§ Problem requirements: Beginning with the first line, retype exactly the records below up to and including the line with "բոլոր քաղաքացիները (անկախ պատվաստումից)"; pictures do not belong in the copy.

Extracted page text data:
- - -

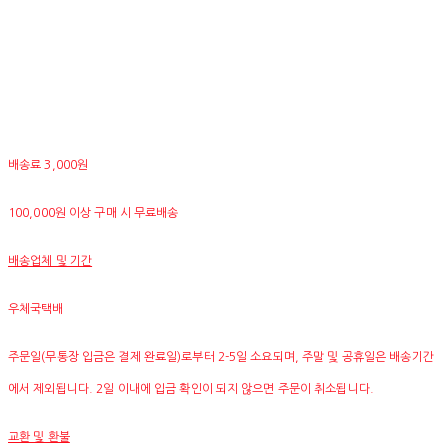
배송료 3,000원
100,000원 이상 구매 시 무료배송
배송업체 및 기간
우체국택배
주문일(무통장 입금은 결제 완료일)로부터 2-5일 소요되며, 주말 및 공휴일은 배송기간
에서 제외됩니다. 2일 이내에 입금 확인이 되지 않으면 주문이 취소됩니다.
교환 및 환불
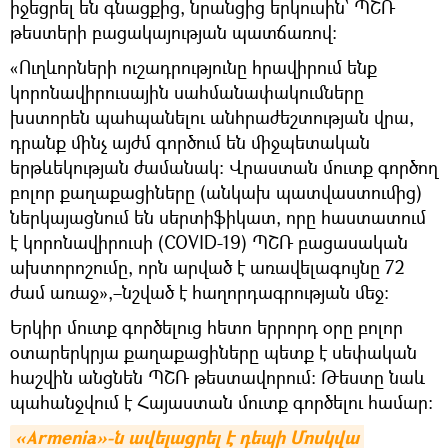
իջեցրել են գնացքից, նրանցից երկուսին՝ ՊՇՌ
թեստերի բացակայության պատճառով:
«Ուղևորների ուշադրությունը հրավիրում ենք
կորոնավիրուսային սահմանափակումները
խստորեն պահպանելու անհրաժեշտության վրա,
դրանք մինչ այժմ գործում են միջպետական
երթևեկության ժամանակ: Վրաստան մուտք գործող
բոլոր քաղաքացիները (անկախ պատվաստումից)
ներկայացնում են սերտիֆիկատ, որը հաստատում
է կորոնավիրուսի (COVID-19) ՊՇՌ բացասական
ախտորոշումը, որն արված է առավելագույնը 72
ժամ առաջ»,–նշված է հաղորդագրության մեջ։
Երկիր մուտք գործելուց հետո երրորդ օրը բոլոր
օտարերկրյա քաղաքացիները պետք է սեփական
հաշվին անցնեն ՊՇՌ թեստավորում: Թեստը նաև
պահանջվում է Հայաստան մուտք գործելու համար:
«Armenia»-ն ավելացրել է դեպի Մոսկվա 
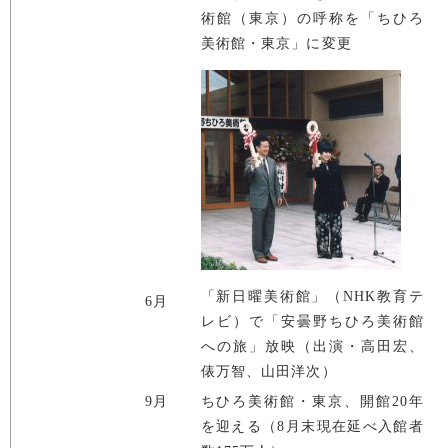
術館（東京）の呼称を「ちひろ
美術館・東京」に変更
「新日曜美術館」（NHK教育テ
6月
レビ）で「安曇野ちひろ美術館
への旅」放映（出演・高田宏、
俵万智、山田洋次）
9月
ちひろ美術館・東京、開館20年
を迎える（8月末現在延べ入館者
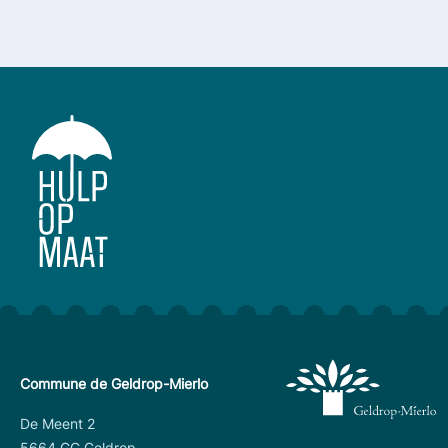
Commune de Geldrop-Mierlo
De Meent 2
5664 GC Geldrop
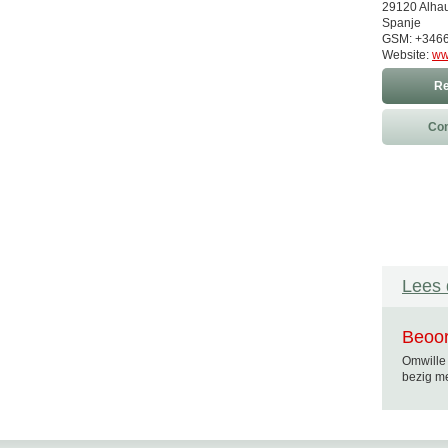
29120 Alhau
Spanje
GSM: +346
Website:
ww
Re
Con
Lees 
Beoor
Omwille 
bezig me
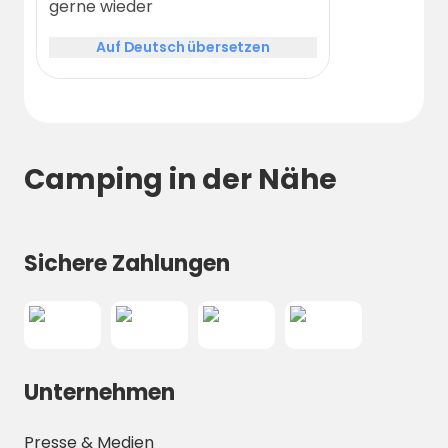
gerne wieder
Auf Deutsch übersetzen
Camping in der Nähe
Sichere Zahlungen
Unternehmen
Presse & Medien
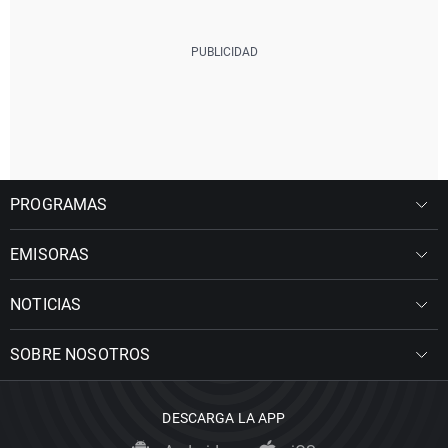
PROGRAMAS
EMISORAS
NOTICIAS
SOBRE NOSOTROS
DESCARGA LA APP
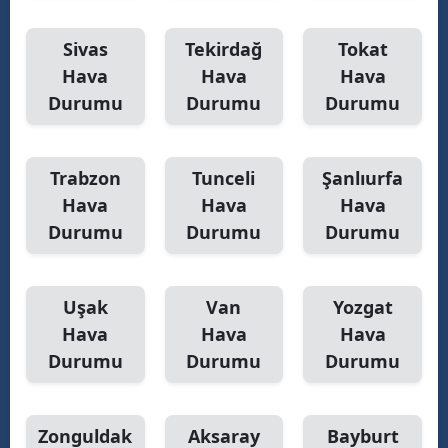
Sivas
Tekirdağ
Tokat
Hava
Hava
Hava
Durumu
Durumu
Durumu
Trabzon
Tunceli
Şanlıurfa
Hava
Hava
Hava
Durumu
Durumu
Durumu
Uşak
Van
Yozgat
Hava
Hava
Hava
Durumu
Durumu
Durumu
Zonguldak
Aksaray
Bayburt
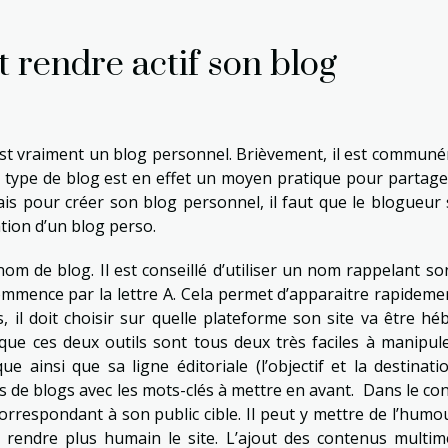
rendre actif son blog
c’est vraiment un blog personnel. Brièvement, il est commun
e type de blog est en effet un moyen pratique pour partage
is pour créer son blog personnel, il faut que le blogueur 
tion d’un blog perso.
nom de blog. Il est conseillé d’utiliser un nom rappelant so
commence par la lettre A. Cela permet d’apparaitre rapideme
, il doit choisir sur quelle plateforme son site va être hé
 que ces deux outils sont tous deux très faciles à manipule
e ainsi que sa ligne éditoriale (l’objectif et la destinati
ticles de blogs avec les mots-clés à mettre en avant. Dans le c
correspondant à son public cible. Il peut y mettre de l’humo
e rendre plus humain le site. L’ajout des contenus multim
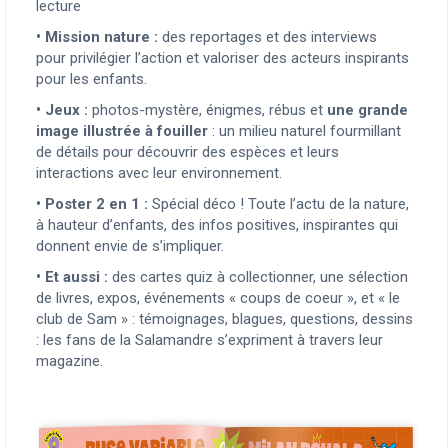
lecture
•
Mission nature :
des reportages et des interviews
pour privilégier l’action et valoriser des acteurs inspirants
pour les enfants.
•
Jeux :
photos-mystère, énigmes, rébus et
une grande
image illustrée à fouiller
: un milieu naturel fourmillant
de détails pour découvrir des espèces et leurs
interactions avec leur environnement.
•
Poster 2 en 1 :
Spécial déco ! Toute l’actu de la nature,
à hauteur d’enfants, des infos positives, inspirantes qui
donnent envie de s’impliquer.
•
Et aussi :
des cartes quiz à collectionner, une sélection
de livres, expos, événements « coups de coeur », et « le
club de Sam » : témoignages, blagues, questions, dessins
: les fans de la Salamandre s’expriment à travers leur
magazine.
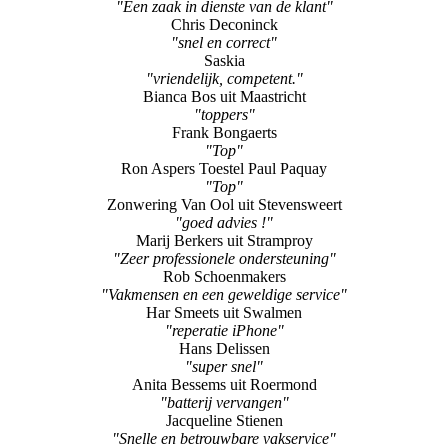
"Een zaak in dienste van de klant"
Chris Deconinck
"snel en correct"
Saskia
"vriendelijk, competent."
Bianca Bos uit Maastricht
"toppers"
Frank Bongaerts
"Top"
Ron Aspers Toestel Paul Paquay
"Top"
Zonwering Van Ool uit Stevensweert
"goed advies !"
Marij Berkers uit Stramproy
"Zeer professionele ondersteuning"
Rob Schoenmakers
"Vakmensen en een geweldige service"
Har Smeets uit Swalmen
"reperatie iPhone"
Hans Delissen
"super snel"
Anita Bessems uit Roermond
"batterij vervangen"
Jacqueline Stienen
"Snelle en betrouwbare vakservice"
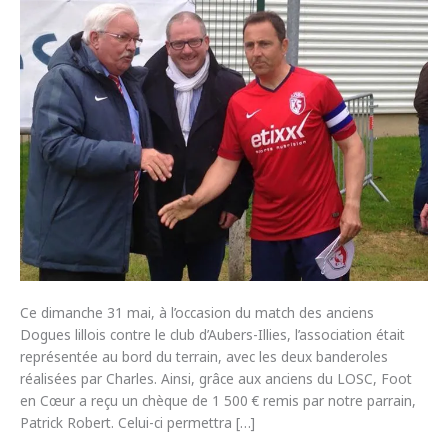
Ce dimanche 31 mai, à l’occasion du match des anciens
Dogues lillois contre le club d’Aubers-Illies, l’association était
représentée au bord du terrain, avec les deux banderoles
réalisées par Charles. Ainsi, grâce aux anciens du LOSC, Foot
en Cœur a reçu un chèque de 1 500 € remis par notre parrain,
Patrick Robert. Celui-ci permettra […]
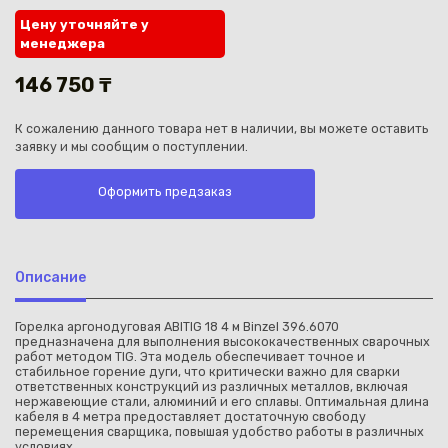
Цену уточняйте у
менеджера
146 750 ₸
К сожалению данного товара нет в наличии, вы можете оставить
Каз
заявку и мы сообщим о поступлении.
Оформить предзаказ
Описание
Горелка аргонодуговая ABITIG 18 4 м Binzel 396.6070
предназначена для выполнения высококачественных сварочных
работ методом TIG. Эта модель обеспечивает точное и
стабильное горение дуги, что критически важно для сварки
ответственных конструкций из различных металлов, включая
нержавеющие стали, алюминий и его сплавы. Оптимальная длина
кабеля в 4 метра предоставляет достаточную свободу
перемещения сварщика, повышая удобство работы в различных
условиях.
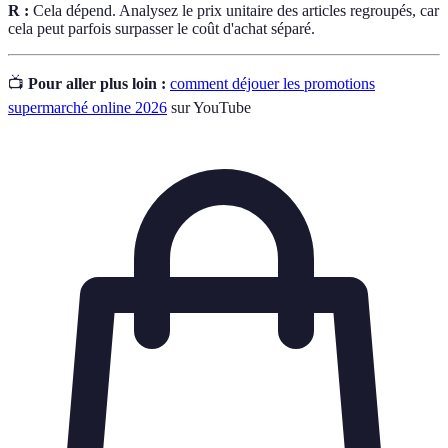
R :
Cela dépend. Analysez le prix unitaire des articles regroupés, car
cela peut parfois surpasser le coût d'achat séparé.
📺
Pour aller plus loin :
comment déjouer les promotions
supermarché online 2026
sur YouTube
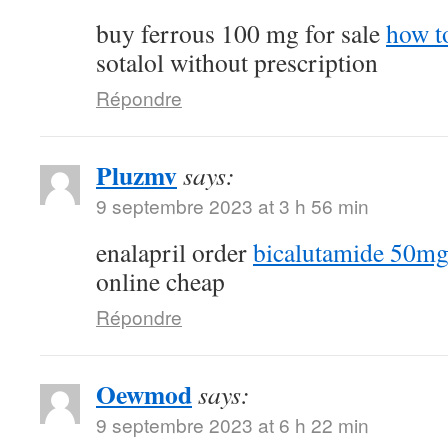
buy ferrous 100 mg for sale
how t
sotalol without prescription
Répondre
Pluzmv
says:
9 septembre 2023 at 3 h 56 min
enalapril order
bicalutamide 50mg 
online cheap
Répondre
Oewmod
says:
9 septembre 2023 at 6 h 22 min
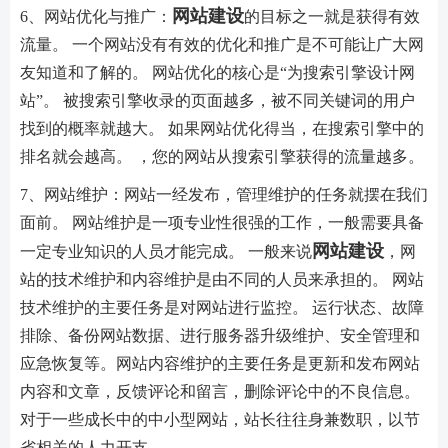
网站建设
6、网站优化与推广：
的目标之一就是获得有效
流量。 一个网站没有有效的优化和推广是不可能让广大网
友知道和了解的。 网站优化的核心是“为搜索引擎设计网
站”。 被搜索引擎收录的页面越多，被不同关键词的用户
找到的概率就越大。 如果网站优化得当，在搜索引擎中的
排名就会越高。 ，您的网站从搜索引擎获得的流量越多。
7、网站维护：网站一经发布，管理维护的任务就摆在我们
面前。 网站维护是一项专业性很强的工作，一般需要具备
网站建设
一定专业知识的人员才能完成。 一般来说
，网
站的技术维护和内容维护是由不同的人员来承担的。 网站
技术维护的主要任务是对网站进行监控。 运行状态、故障
排除、备份网站数据、进行服务器升级维护、安全管理和
应急恢复等。网站内容维护的主要任务是更新和发布网站
内容和文章，反馈评论和留言，删除评论中的不良信息。
对于一些成长中的中小型网站，站长往往身兼数职，以节
省相关的人力开支。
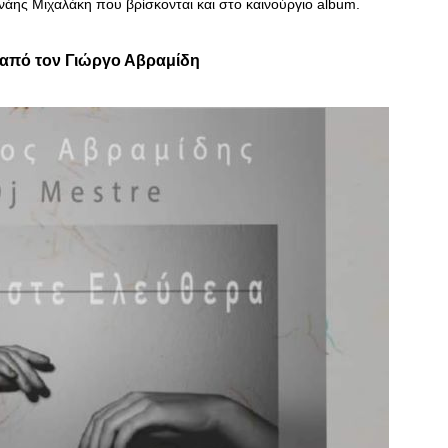
ανάης Μιχαλάκη που βρίσκονται και στο καινούργιο album.
 από τον Γιώργο Αβραμίδη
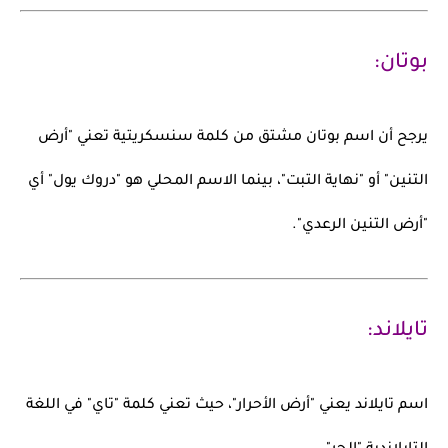
بوتان:
يرجح أن اسم
بوتان
مشتق من كلمة سنسكريتية تعني
"أرض
التنين"
أو "نهاية التبت"، بينما الاسم المحلي هو
"دروك يول"
أي
"أرض التنين الرعدي".
تايلاند:
اسم
تايلاند
يعني
"أرض الأحرار"
، حيث تعني كلمة "تاي" في اللغة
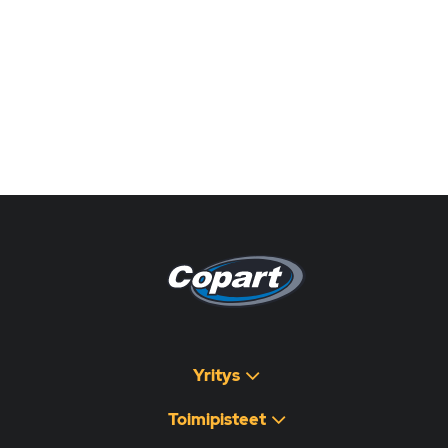
Pagina non disponibile
هذه الصفحة غير متوفرة
Yritys
Toimipisteet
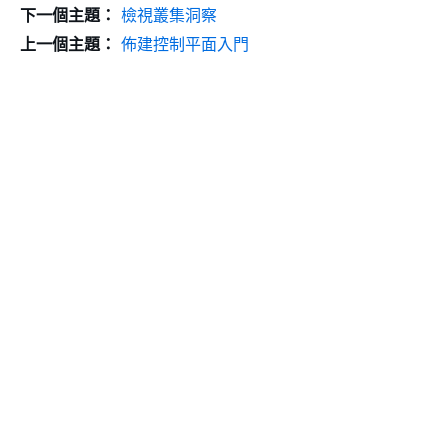
下一個主題：
檢視叢集洞察
上一個主題：
佈建控制平面入門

- - -

§ Response for this exercise:
배송료 3,000원
100,000원 이상 구매 시 무료배송
배송업체 및 기간
우체국택배
주문일(무통장 입금은 결제 완료일)로부터 2-5일 소요되며, 주말 및 공휴일은 배송기간
에서 제외됩니다. 2일 이내에 입금 확인이 되지 않으면 주문이 취소됩니다.
교환 및 환불
իջեցրել են գնացքից, նրանցից երկուսին՝ ՊՇՌ
թեստերի բացակայության պատճառով:
«Ուղևորների ուշադրությունը հրավիրում ենք
կորոնավիրուսային սահմանափակումները
խստորեն պահպանելու անհրաժեշտության վրա,
դրանք մինչ այժմ գործում են միջպետական
երթևեկության ժամանակ: Վրաստան մուտք գործող
բոլոր քաղաքացիները (անկախ պատվաստումից)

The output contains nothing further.